Sunday, May 26, 2013

SCANDALIZING THE COURT AND FREEDOM OF EXPRESSION

The Nation and its editor have recently been sentenced to a E200,000 fine or 2 years imprisonment for the contempt of court known as scandalizing the court (to read the judgment, click HERE).  This is a type of contempt of court which makes it an offence to detrimentally affect the administration of justice as a whole, usually by 'scurrilous abuse' or alleging illegal bias of a particular judge or a court.  It does not require a specific case to be affected, which is usually the time when a contempt charge would be brought, for example if a person ignores an order of a court.

But the contempt of scandalizing the court may require a connection to a case, judge or court beyond that of mere observer.  This entry looks at the cases relied on in Attorney-General v Swaziland Independent Publishers Pty Ltd & Bheki Makhubu (the "Swaziland Independent Publishers Case"), to see whether the law of contempt for scandalizing the court for general or post-trial statements has such a requirement.  This entry does not address the merits of the decision, instead focussing on one particular aspect of the offence and its interaction with modern freedom of expression as contained in s 24 of the 2005 Constitution.  

Precedents where trial pending

To explore this, we can put to one side those cases of contempt relied on in the judgment where a pending case was said to be affected.

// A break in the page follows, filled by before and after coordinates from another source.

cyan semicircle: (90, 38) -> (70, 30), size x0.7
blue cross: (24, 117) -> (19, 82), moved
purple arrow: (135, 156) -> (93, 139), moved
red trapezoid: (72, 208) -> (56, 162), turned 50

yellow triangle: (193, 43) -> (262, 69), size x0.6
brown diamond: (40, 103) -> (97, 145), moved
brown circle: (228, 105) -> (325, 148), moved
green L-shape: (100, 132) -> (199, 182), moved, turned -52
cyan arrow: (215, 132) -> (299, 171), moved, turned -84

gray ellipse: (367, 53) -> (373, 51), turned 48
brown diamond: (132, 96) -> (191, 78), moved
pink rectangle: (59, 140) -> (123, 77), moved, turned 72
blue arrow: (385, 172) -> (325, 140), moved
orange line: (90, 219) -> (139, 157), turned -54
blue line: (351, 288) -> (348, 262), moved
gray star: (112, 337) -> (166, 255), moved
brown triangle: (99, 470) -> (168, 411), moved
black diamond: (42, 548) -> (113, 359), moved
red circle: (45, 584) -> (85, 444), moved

There was no allegation that any particular trial was affected in the Swaziland Independent Publishers Case. In this regard, I note that:  Solicitor General v Radio New Zealand (1994) concerned a media company interviewing jurors in a pending trial; and AG v Newspaper Publishing PLS (1987) involved a British newspaper publishing confidential material which was the subject of on-going proceedings.

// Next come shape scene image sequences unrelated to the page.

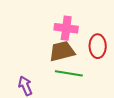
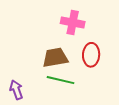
pink cross: (66, 28) -> (73, 23), moved

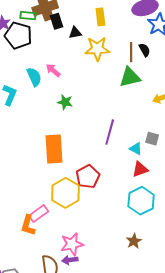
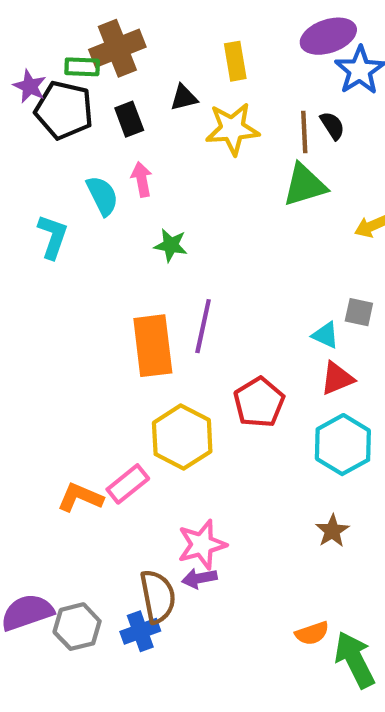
black rectangle: (57, 21) -> (129, 119), moved
pink arrow: (53, 70) -> (142, 179), turned 42
purple line: (110, 132) -> (203, 326), moved
red pentagon: (88, 177) -> (259, 402), moved
orange L-shape: (28, 225) -> (80, 497), moved, turned 100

The situation is less clear for Rex v Gray (1900) 2 QB 36.  In the Swaziland Independent Publishers Case,  His Honour Justice Maphalala suggests that this concerned post-trial statements.  My research suggests that the proceedings were ongoing and that the journalists had proceeded to publish the very material they had been directed not to publish.  Any clarification on this issue would be greatly appreciated (my email is swazibillofrights@gmail.com).    

Post-judgment comments

Of the cases relied on in the judgment, I have been able to analyse three that relate to material published after a trial has been completed and judgment handed down.  One of these is an old English case, R v Editor of New Statesman (1928), which involved a statement by the paper that one could not expect a fair trial before a certain judge on account of his religious convictions.  

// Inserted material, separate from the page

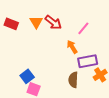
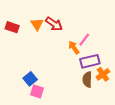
pink line: (83, 28) -> (84, 40), moved
brown semicircle: (73, 80) -> (87, 80), moved

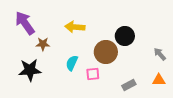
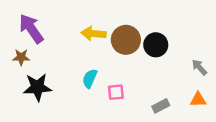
brown star: (43, 44) -> (21, 57), moved
brown circle: (106, 52) -> (126, 40), moved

The other two are more recent.  The Australian case of Gallagher v Durack (1983) (HERE) involved the head of a union who was convicted for saying that a court had ruled the way it did in a case involving his union because of a strike by the union during the trial.  The Canadian case of R v Kopyto (1988) (HERE) concerned statements made by a lawyer after a decision went against his client.  Both of these cases involved statements made by a person directly involved in a recently-concluded case.

Mamabolo

This ties into the South African Constitutional Court's decision in S v Mamabolo 2001 (HERE),  which is referred to extensively in the Swaziland Independent Publishers Case.  Mamabolo involved a statement by a spokesperson for a prison that an order granting bail had been made incorrectly and that the prison would not abide the order and release the prisoner.  The South African Constitutional Court upheld the finding that the spokesperson was guilty of scandalizing the court.  As South African media lawyer, Dario Milo, has pointed out (HERE), however, the Constitutional Court stated that the "the scope for conviction on [the charge of scandalizing the court] must be narrow indeed if the right to freedom of expression is afforded its appropriate protection."  One appropriate way of limiting the scope of the offence of scandalizing the court for comments made after the conclusion of a trial, or where the comments do not involve a particular case, may be by requiring that the alleged offender is something more than a mere observer of any case, judge or court.  In Mamabolo, the fact that the spokesperson for the very prison holding the person granted bail was the one making comments about the judgment would seem to satisfy this requirement for a connection between the alleged contempt and the court.  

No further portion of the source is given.